Your task ▸
Among the entries below, find the line with "jer možete jednostavno", then quote it and each following line up to and including the line with "zraka vaše teretane.", and nothing else.
START Dataset records
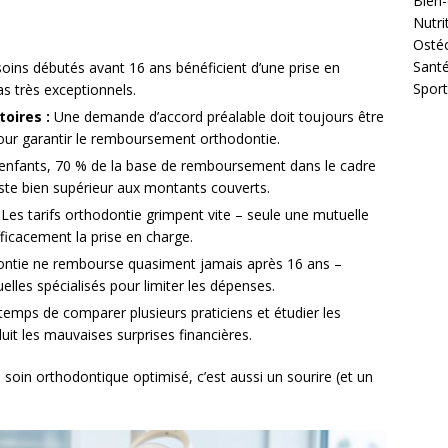
Bien-
Nutri
Osté
Sant
soins débutés avant 16 ans bénéficient d’une prise en
Sport
as très exceptionnels.
oires :
Une demande d’accord préalable doit toujours être
pour garantir le remboursement orthodontie.
enfants, 70 % de la base de remboursement dans le cadre
este bien supérieur aux montants couverts.
Les tarifs orthodontie grimpent vite – seule une mutuelle
ficacement la prise en charge.
ontie ne rembourse quasiment jamais après 16 ans –
lles spécialisés pour limiter les dépenses.
temps de comparer plusieurs praticiens et étudier les
it les mauvaises surprises financières.
 soin orthodontique optimisé, c’est aussi un sourire (et un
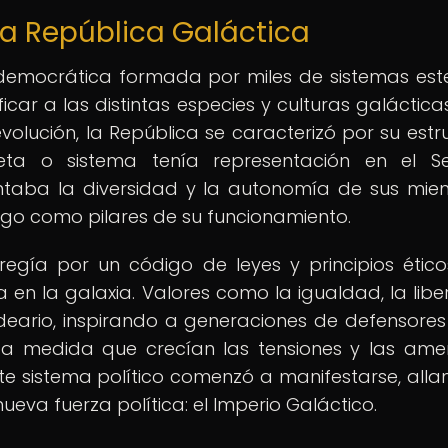
la República Galáctica
democrática formada por miles de sistemas este
icar a las distintas especies y culturas galáctica
volución, la República se caracterizó por su estr
eta o sistema tenía representación en el S
entaba la diversidad y la autonomía de sus mie
ogo como pilares de su funcionamiento.
regía por un código de leyes y principios étic
a en la galaxia. Valores como la igualdad, la libe
ideario, inspirando a generaciones de defensores
 a medida que crecían las tensiones y las am
este sistema político comenzó a manifestarse, all
ueva fuerza política: el Imperio Galáctico.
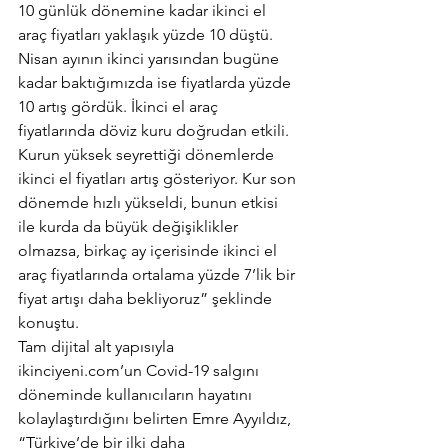
10 günlük dönemine kadar ikinci el 
araç fiyatları yaklaşık yüzde 10 düştü. 
Nisan ayının ikinci yarısından bugüne 
kadar baktığımızda ise fiyatlarda yüzde 
10 artış gördük. İkinci el araç 
fiyatlarında döviz kuru doğrudan etkili. 
Kurun yüksek seyrettiği dönemlerde 
ikinci el fiyatları artış gösteriyor. Kur son 
dönemde hızlı yükseldi, bunun etkisi 
ile kurda da büyük değişiklikler 
olmazsa, birkaç ay içerisinde ikinci el 
araç fiyatlarında ortalama yüzde 7’lik bir 
fiyat artışı daha bekliyoruz” şeklinde 
konuştu.
Tam dijital alt yapısıyla 
ikinciyeni.com’un Covid-19 salgını 
döneminde kullanıcıların hayatını 
kolaylaştırdığını belirten Emre Ayyıldız, 
“Türkiye’de bir ilki daha 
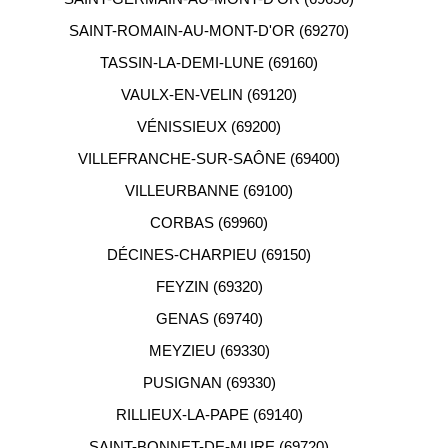
SAINT-ROMAIN-AU-MONT-D'OR (69270)
TASSIN-LA-DEMI-LUNE (69160)
VAULX-EN-VELIN (69120)
VÉNISSIEUX (69200)
VILLEFRANCHE-SUR-SAÔNE (69400)
VILLEURBANNE (69100)
CORBAS (69960)
DÉCINES-CHARPIEU (69150)
FEYZIN (69320)
GENAS (69740)
MEYZIEU (69330)
PUSIGNAN (69330)
RILLIEUX-LA-PAPE (69140)
SAINT-BONNET-DE-MURE (69720)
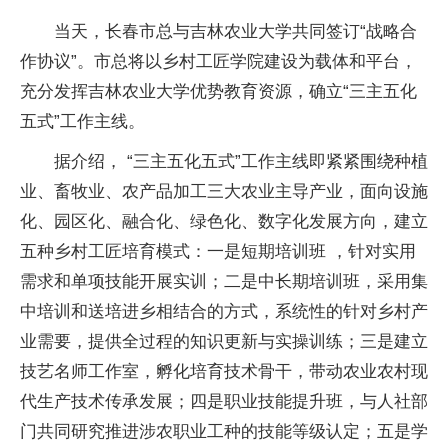
当天，长春市总与吉林农业大学共同签订“战略合
作协议”。市总将以乡村工匠学院建设为载体和平台，
充分发挥吉林农业大学优势教育资源，确立“三主五化
五式”工作主线。
据介绍， “三主五化五式”工作主线即紧紧围绕种植
业、畜牧业、农产品加工三大农业主导产业，面向设施
化、园区化、融合化、绿色化、数字化发展方向，建立
五种乡村工匠培育模式：一是短期培训班 ，针对实用
需求和单项技能开展实训；二是中长期培训班，采用集
中培训和送培进乡相结合的方式，系统性的针对乡村产
业需要，提供全过程的知识更新与实操训练；三是建立
技艺名师工作室，孵化培育技术骨干，带动农业农村现
代生产技术传承发展；四是职业技能提升班，与人社部
门共同研究推进涉农职业工种的技能等级认定；五是学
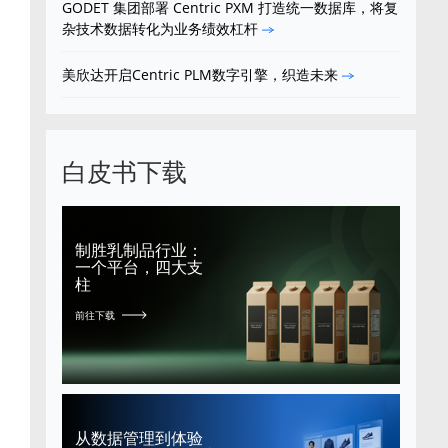
GODET 集团部署 Centric PXM 打造统一数据库，将复
杂技术数据转化为业务绩效杠杆
美欣达开启Centric PLM数字引擎，织造未来
白皮书下载
制胜乳制品行业：
一个平台，四大支
柱
前往下载
从数据管理到体验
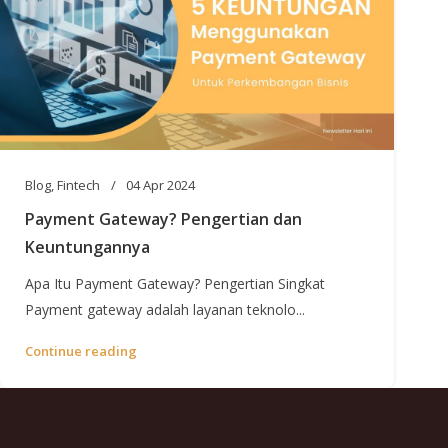
Blog
,
Fintech
04 Apr 2024
Payment Gateway? Pengertian dan
Keuntungannya
Apa Itu Payment Gateway? Pengertian Singkat
Payment gateway adalah layanan teknolo...
Continue reading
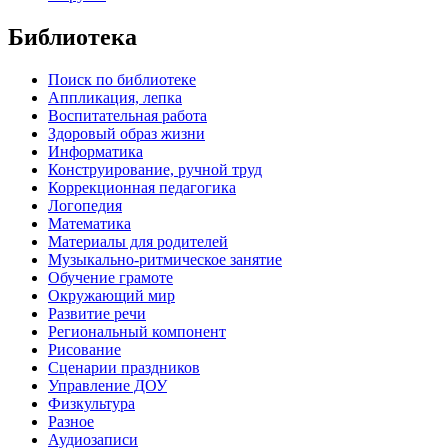
Библиотека
Поиск по библиотеке
Аппликация, лепка
Воспитательная работа
Здоровый образ жизни
Информатика
Конструирование, ручной труд
Коррекционная педагогика
Логопедия
Математика
Материалы для родителей
Музыкально-ритмическое занятие
Обучение грамоте
Окружающий мир
Развитие речи
Региональный компонент
Рисование
Сценарии праздников
Управление ДОУ
Физкультура
Разное
Аудиозаписи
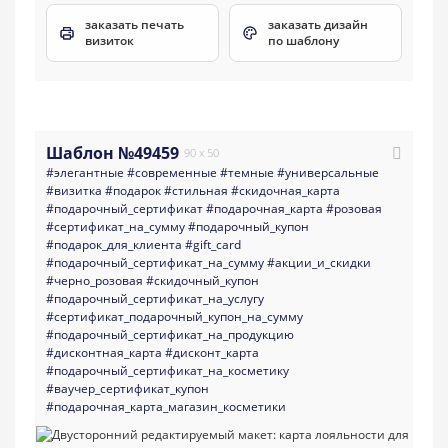
заказать печать
заказать дизайн
визиток
по шаблону
Шаблон №49459
90 x 50
#элегантные
#современные
#темные
#универсальные
#визитка
#подарок
#стильная
#скидочная_карта
#подарочный_сертификат
#подарочная_карта
#розовая
#сертификат_на_сумму
#подарочный_купон
#подарок_для_клиента
#gift_card
#подарочный_сертификат_на_сумму
#акции_и_скидки
#черно_розовая
#скидочный_купон
#подарочный_сертификат_на_услугу
#сертификат_подарочный_купон_на_сумму
#подарочный_сертификат_на_продукцию
#дисконтная_карта
#дисконт_карта
#подарочный_сертификат_на_косметику
#ваучер_сертификат_купон
#подарочная_карта_магазин_косметики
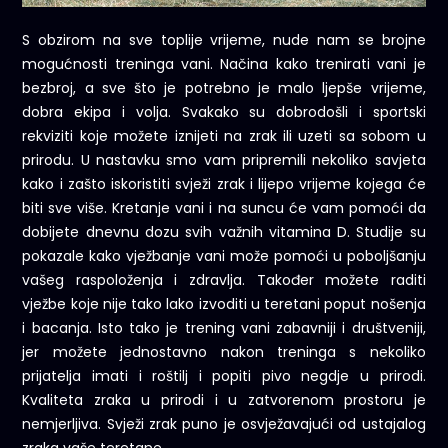
S obzirom na sve toplije vrijeme, nude nam se brojne
mogućnosti treninga vani. Načina kako trenirati vani je
bezbroj, a sve što je potrebno je malo ljepše vrijeme,
dobra ekipa i volja. Svakako su dobrodošli i sportski
rekviziti koje možete iznijeti na zrak ili uzeti sa sobom u
prirodu. U nastavku smo vam pripremili nekoliko savjeta
kako i zašto iskoristiti svježi zrak i lijepo vrijeme kojega će
biti sve više. Kretanje vani i na suncu će vam pomoći da
dobijete dnevnu dozu svih važnih vitamina D. Studije su
pokazale kako vježbanje vani može pomoći u poboljšanju
vašeg raspoloženja i zdravlja. Također možete raditi
vježbe koje nije tako lako izvoditi u teretani poput nošenja
i bacanja. Isto tako je trening vani zabavniji i društveniji,
jer možete jednostavno nakon treninga s nekoliko
prijatelja imati i roštilj i popiti pivo negdje u prirodi.
Kvaliteta zraka u prirodi i u zatvorenom prostoru je
nemjerljiva. Svježi zrak puno je osvježavajući od ustajalog
zraka vaše teretane.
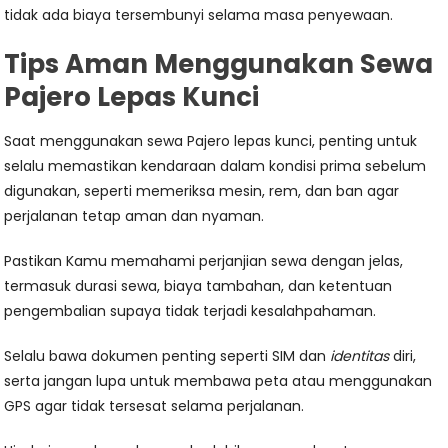
tidak ada biaya tersembunyi selama masa penyewaan.
Tips Aman Menggunakan Sewa
Pajero Lepas Kunci
Saat menggunakan sewa Pajero lepas kunci, penting untuk
selalu memastikan kendaraan dalam kondisi prima sebelum
digunakan, seperti memeriksa mesin, rem, dan ban agar
perjalanan tetap aman dan nyaman.
Pastikan Kamu memahami perjanjian sewa dengan jelas,
termasuk durasi sewa, biaya tambahan, dan ketentuan
pengembalian supaya tidak terjadi kesalahpahaman.
Selalu bawa dokumen penting seperti SIM dan
identitas
diri,
serta jangan lupa untuk membawa peta atau menggunakan
GPS agar tidak tersesat selama perjalanan.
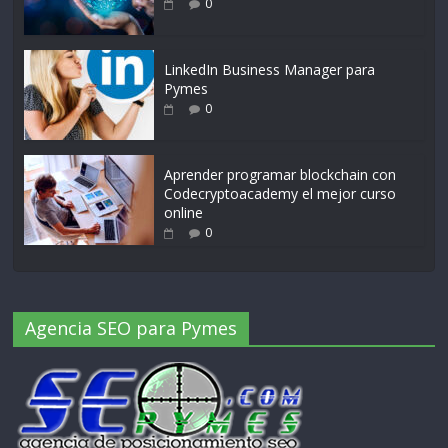
0
LinkedIn Business Manager para
Pymes
0
Aprender programar blockchain con
Codecryptoacademy el mejor curso
online
0
Agencia SEO para Pymes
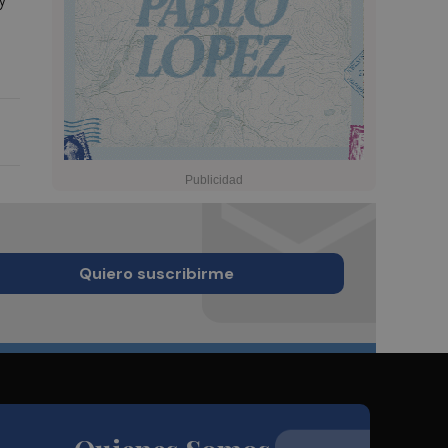
Quiero suscribirme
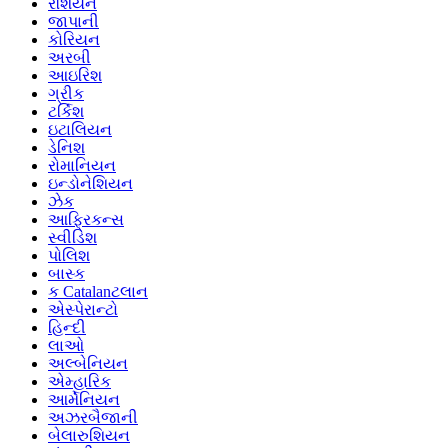
રશિયન
જાપાની
કોરિયન
અરબી
આઇરિશ
ગ્રીક
ટર્કિશ
ઇટાલિયન
ડેનિશ
રોમાનિયન
ઇન્ડોનેશિયન
ઝેક
આફ્રિકન્સ
સ્વીડિશ
પોલિશ
બાસ્ક
ક Catalanટલાન
એસ્પેરાન્ટો
હિન્દી
લાઓ
અલ્બેનિયન
એમ્હારિક
આર્મેનિયન
અઝરબૈજાની
બેલારુશિયન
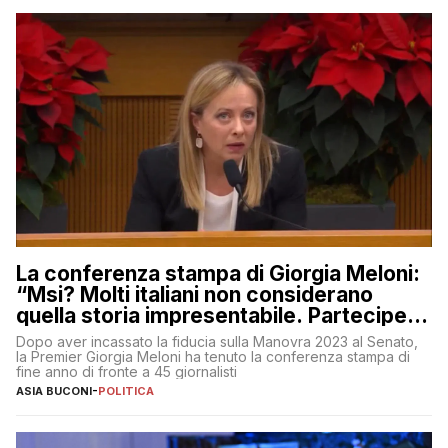
La conferenza stampa di Giorgia Meloni:
“Msi? Molti italiani non considerano
quella storia impresentabile. Parteciperò
al 25 aprile”
Dopo aver incassato la fiducia sulla Manovra 2023 al Senato,
la Premier Giorgia Meloni ha tenuto la conferenza stampa di
fine anno di fronte a 45 giornalisti
ASIA BUCONI
-
POLITICA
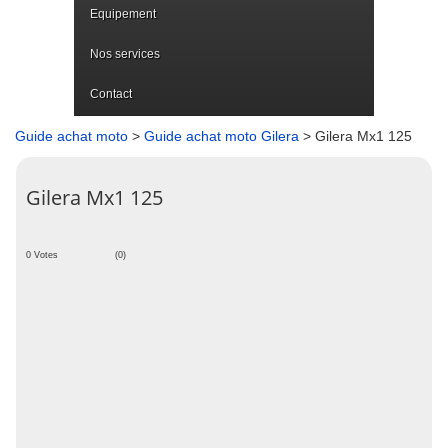
Equipement
Nos services
Contact
Guide achat moto
>
Guide achat moto Gilera
> Gilera Mx1 125
Gilera Mx1 125
0 Votes
(0)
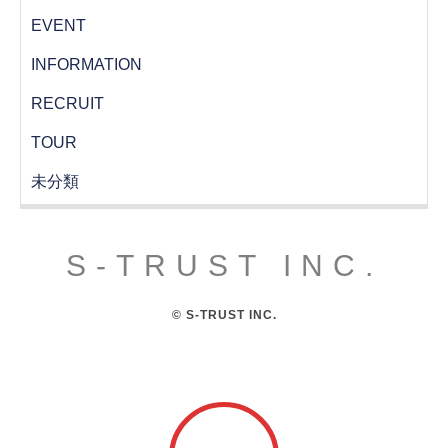
EVENT
INFORMATION
RECRUIT
TOUR
未分類
S-TRUST INC.
© S-TRUST INC.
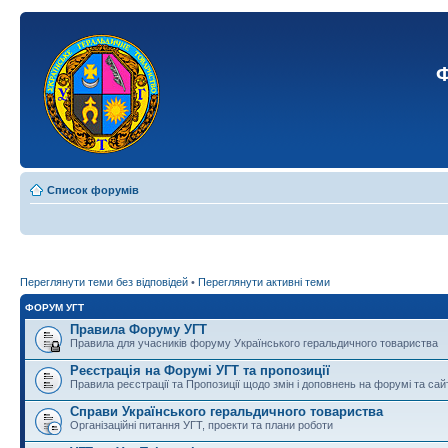
Ф
Список форумів
Переглянути теми без відповідей
•
Переглянути активні теми
ФОРУМ УГТ
Правила Форуму УГТ
Правила для учасників форуму Українського геральдичного товариства
Реєстрація на Форумі УГТ та пропозиції
Правила реєстрації та Пропозиції щодо змін і доповнень на форумі та сай
Справи Українського геральдичного товариства
Організаційні питання УГТ, проекти та плани роботи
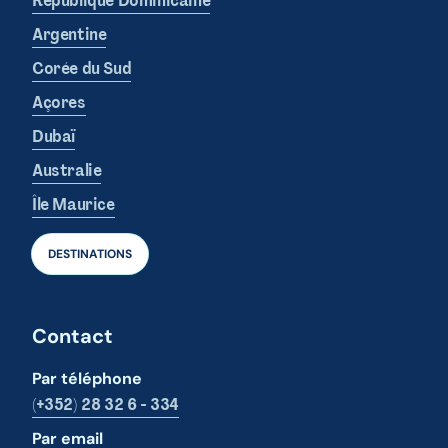
République Dominicaine
Argentine
Corée du Sud
Açores
Dubaï
Australie
Île Maurice
DESTINATIONS
Contact
Par téléphone
(+352) 28 32 6 - 334
Par email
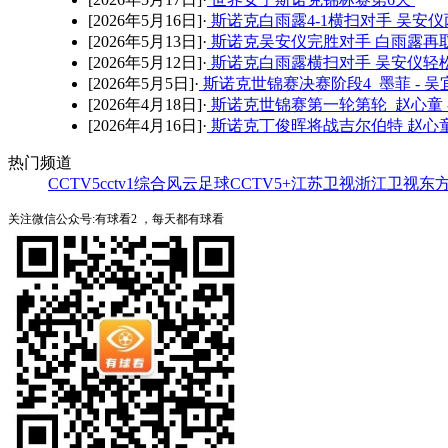
[2026年5月16日]·
斯诺克白雨露4-1横扫对手 吴安
[2026年5月13日]·
斯诺克吴安仪完胜对手 白雨露再
[2026年5月12日]·
斯诺克白雨露横扫对手 吴安仪轻
[2026年5月5日]·
斯诺克世锦赛决赛阶段4 墨菲 - 吴
[2026年4月18日]·
斯诺克世锦赛第一轮第轮 赵心童 
[2026年4月16日]·
斯诺克丁俊晖将战吉尔伯特 赵心
热门频道
CCTV5
cctv1综合
风云足球
CCTV5+
江苏卫视
浙江卫视
东
关注微信公众号:有球看2 ，每天都有球看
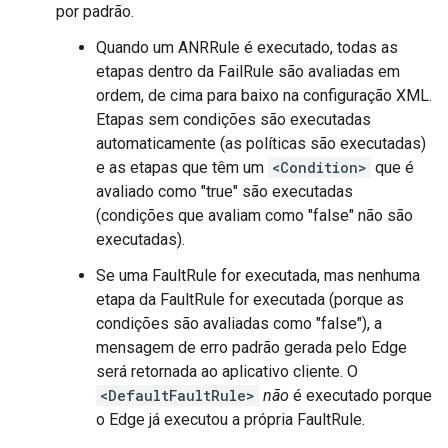
por padrão.
Quando um ANRRule é executado, todas as
etapas dentro da FailRule são avaliadas em
ordem, de cima para baixo na configuração XML.
Etapas sem condições são executadas
automaticamente (as políticas são executadas)
e as etapas que têm um
<Condition>
que é
avaliado como "true" são executadas
(condições que avaliam como "false" não são
executadas).
Se uma FaultRule for executada, mas nenhuma
etapa da FaultRule for executada (porque as
condições são avaliadas como "false"), a
mensagem de erro padrão gerada pelo Edge
será retornada ao aplicativo cliente. O
<DefaultFaultRule>
não
é executado porque
o Edge já executou a própria FaultRule.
END Dataset records
Solution to the problem ▸
jer možete jednostavno nakon treninga s nekoliko
prijatelja imati i roštilj i popiti pivo negdje u prirodi.
Kvaliteta zraka u prirodi i u zatvorenom prostoru je
nemjerljiva. Svježi zrak puno je osvježavajući od ustajalog
zraka vaše teretane.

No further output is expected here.